Steve Williamson frames the question as follows:
Now, to work through this, consider two alternative scenarios. First, suppose that, in the absence of Paul-default, the Fed holds the Treasury debt it has acquired until maturity. In this case, clearly Paul-default cannot make any difference. Without Paul-default, the Treasury makes the payments on the Fed’s Treasury holdings to the Fed, and the Fed sends those payments back to the Treasury. With Paul-default, the net flow between the Fed and the Treasury is the same: zero.
Here we need to distinguish between the Fed’s income statement, which keeps track of its profit or loss, and the Fed’s balance sheet, which keeps track of its assets. It is true that the Fed routinely turns over its income to the Treasury. It is not true that the Fed routinely turns over its assets to the Treasury.

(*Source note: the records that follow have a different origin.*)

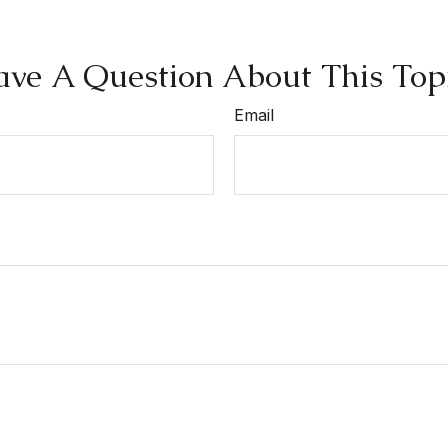
ve A Question About This Top
Email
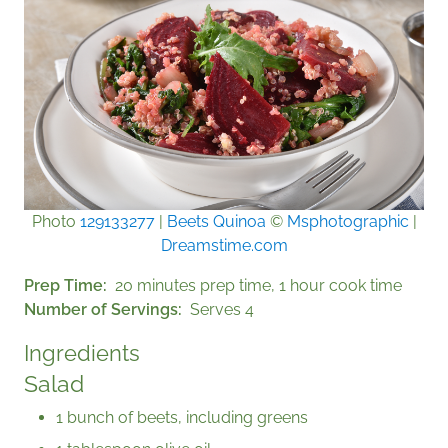
Photo
129133277
|
Beets Quinoa
©
Msphotographic
|
Dreamstime.com
Prep Time
20 minutes prep time, 1 hour cook time
Number of Servings
Serves 4
Ingredients
Salad
1 bunch of beets, including greens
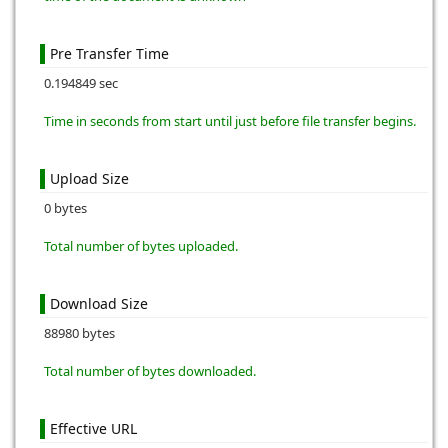
Pre Transfer Time
0.194849 sec
Time in seconds from start until just before file transfer begins.
Upload Size
0 bytes
Total number of bytes uploaded.
Download Size
88980 bytes
Total number of bytes downloaded.
Effective URL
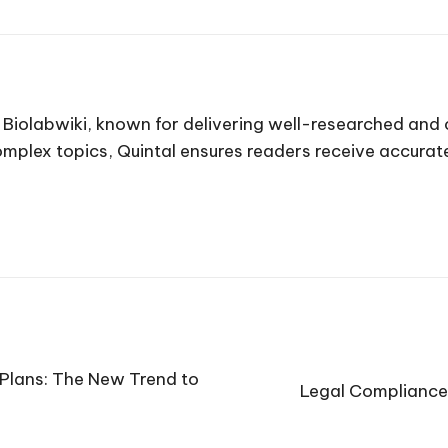
t Biolabwiki, known for delivering well-researched and
complex topics, Quintal ensures readers receive accura
Plans: The New Trend to
Legal Compliance: 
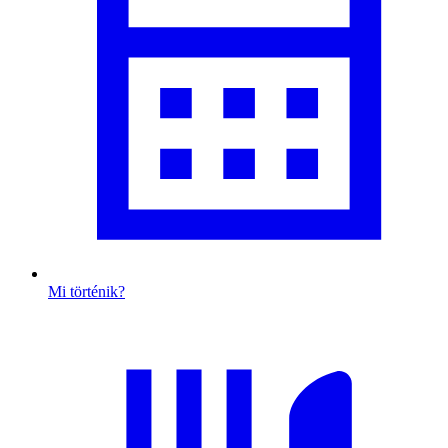
Mi történik?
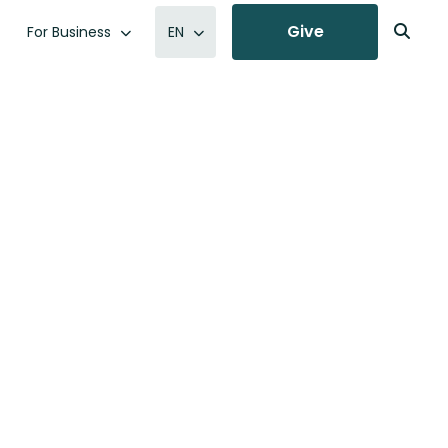
Give
For Business
EN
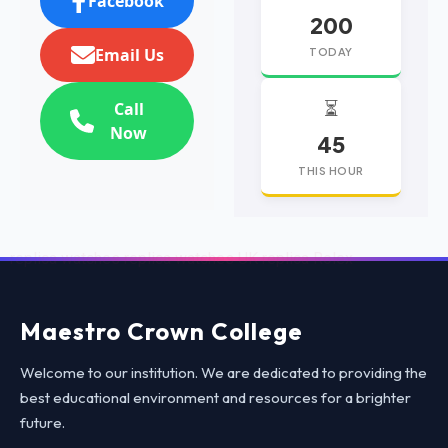
Facebook
200
Email Us
TODAY
⏳
Call
Now
45
THIS HOUR
replica watches
replica watches UK
replica Rolex
Maestro Crown College
Welcome to our institution. We are dedicated to providing the
best educational environment and resources for a brighter
future.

Holding an asset to maturity does not generate an income flow equal to the asset’s par value. Maturation just means that the asset is replaced with another (cash) of equivalent value, a transformation that generates no income. What would actually happen under Williamson’s first scenario, if the Treasury were to retire the debt held by the Fed when the bonds reach maturity, is that the Treasury would have to debit its account with the Fed by the amount of the maturing principal. The funds in that account in turn would have been collected from taxpayers– when they wrote checks to the IRS, those checks were cleared by debiting the Federal Reserve deposits held by the taxpayers’ banks and crediting the Treasury’s account with the Federal Reserve. The net result, if the Fed were to hold the securities to maturity, would be that tax receipts would be used to retire the reserves that the Fed initially created when it originally bought the Treasury debt. In the normal course of affairs, if the Fed holds Treasury securities to maturity, upon maturity total reserves would contract.

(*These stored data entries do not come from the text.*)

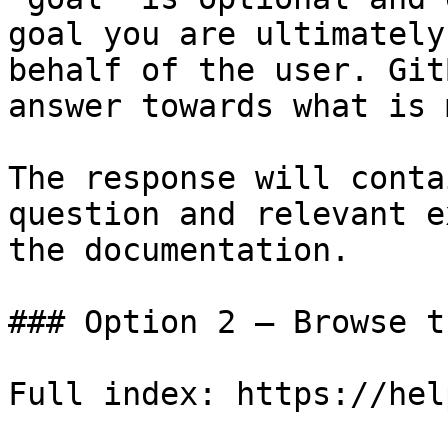
goal you are ultimately
behalf of the user. Git
answer towards what is 
The response will conta
question and relevant e
the documentation.

### Option 2 — Browse t
Full index: https://hel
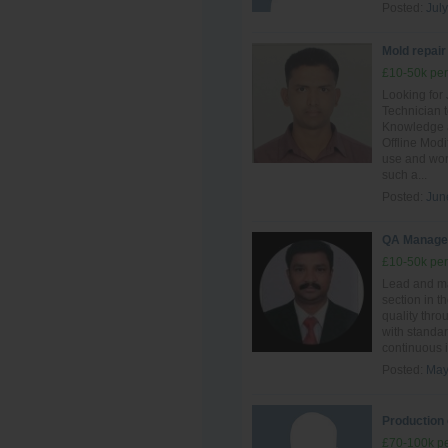
Posted:
July
Mold repair
£10-50k per
Looking for
Technician t
Knowledge a
Offline Mod
use and work
such a...
Posted:
Jun
QA Manage
£10-50k per
Lead and ma
section in t
quality thro
with standar
continuous i
Posted:
May
Production 
£70-100k pe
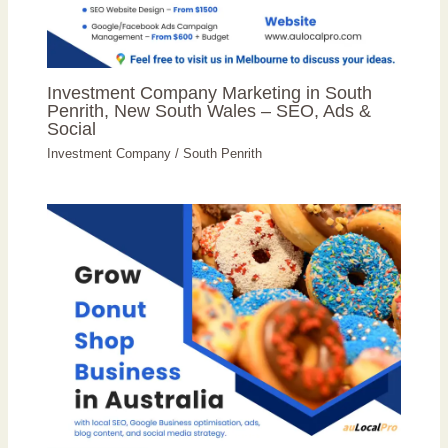
Investment Company Marketing in South
Penrith, New South Wales – SEO, Ads &
Social
Investment Company
/
South Penrith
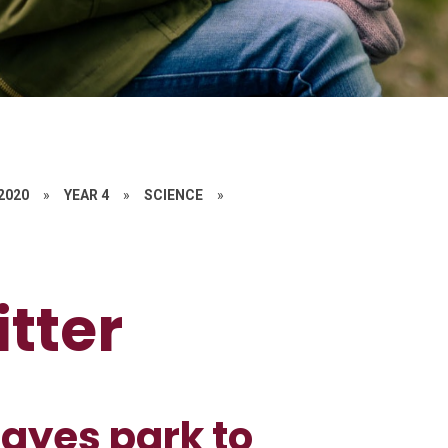
 2020
»
YEAR 4
»
SCIENCE
»
itter
ayes park to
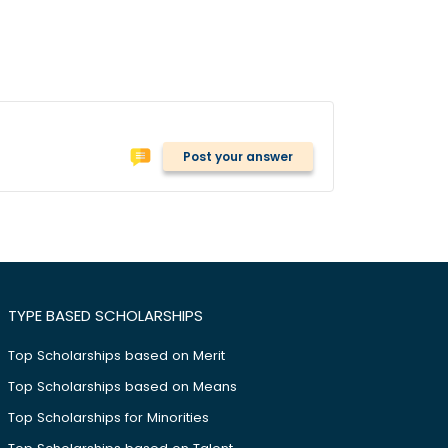
Post your answer
TYPE BASED SCHOLARSHIPS
Top Scholarships based on Merit
Top Scholarships based on Means
Top Scholarships for Minorities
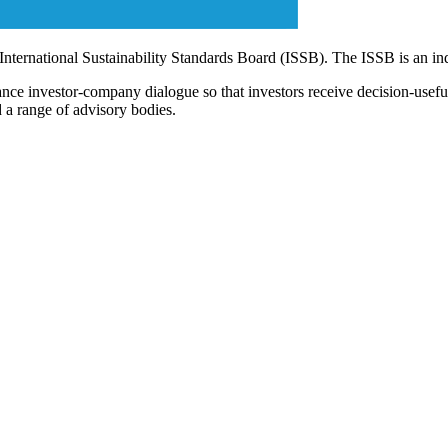
 International Sustainability Standards Board (ISSB). The ISSB is an i
ce investor-company dialogue so that investors receive decision-useful, 
 a range of advisory bodies.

What Williamson has in mind with his first scenario is not the Fed simply holding the debt to maturity, but instead the Fed rolling over its holdings of Treasury securities in perpetuity. In this case, his analysis would be correct. Each month the Treasury makes a payment to the Fed (which counts as the Fed’s income), and each month the Fed returns that income to the Treasury (which counts as an offsetting Treasury receipt). This transaction is a complete accounting wash, and it would be entirely equivalent if both the Fed and the Treasury simply agreed to cancel the obligation. The correct conclusion is that, if the Fed intends to allow the $1.6 trillion currently held as Federal Reserve deposits by private banks to remain as currency or reserves on which it pays no interest forever, then there would be no need for the Treasury to think of the Treasury securities held by the Fed as something for which it ever needs to raise taxes to repay.
But of course the issue is that the Fed does not intend to allow the $1.6 trillion to remain forever as zero-interest reserves or turn into currency. If they did, that would mean more than doubling the currency in circulation and would certainly be highly inflationary. We haven’t seen inflation from the Fed’s reserve creation because most people understand that the Fed is never going to allow those reserves to become currency in circulation. Congressman Paul has been asserting that the Fed’s actions already have produced inflation, a claim for which I see no evidence. But the congressman’s latest proposal would help improve the quality of his forecast considerably.
Congressman Paul’s position seems to be that he never approved of the Fed’s purchases of U.S. Treasuries, so why should taxpayers have to sacrifice to pay back the Fed? The key point to remember here is that it was the Treasury, not the Fed, that initially decided to borrow these sums. Any time Congress spends more than it takes in as taxes, it is imposing a commitment on future taxpayers to make up the difference. The taxpayers owe that money whether the Fed buys the securities or not. The Fed made a determination that by temporarily holding a greater portion of that Treasury debt than usual, it could alleviate some of the suffering and waste that results from unemployment and idle production capacity. Reasonable people can and do disagree about the extent to which the Fed’s measures were helpful for that purpose. But that has nothing to do with the commitment on future taxpayers to pay the bill for the previous decisions of the U.S. Congress and President. That commitment was made when the Treasury first issued the securities, and that commitment did not change when the Fed bought those same securities.
Now, in fairness, Dean Baker is not endorsing the proposal of a starkly inflationary outright default, but instead proposes preventing the reserves from becoming currency in circulation by simply requiring banks to hold onto the reserves. I give this part of Greg Mankiw’s answer to his exam question a grade of A+:
Assuming the Fed does not pay market interest rates on those newly required reserves, it is like a tax on bank financing. The initial impact is on those small businesses that rely on banks to raise funds for investment. The policy will therefore impede the financial system’s ability to intermediate between savers and investors. As a result, the economy’s capital stock will be allocated less efficiently. In the long run, there will be lower growth in productivity and real wages.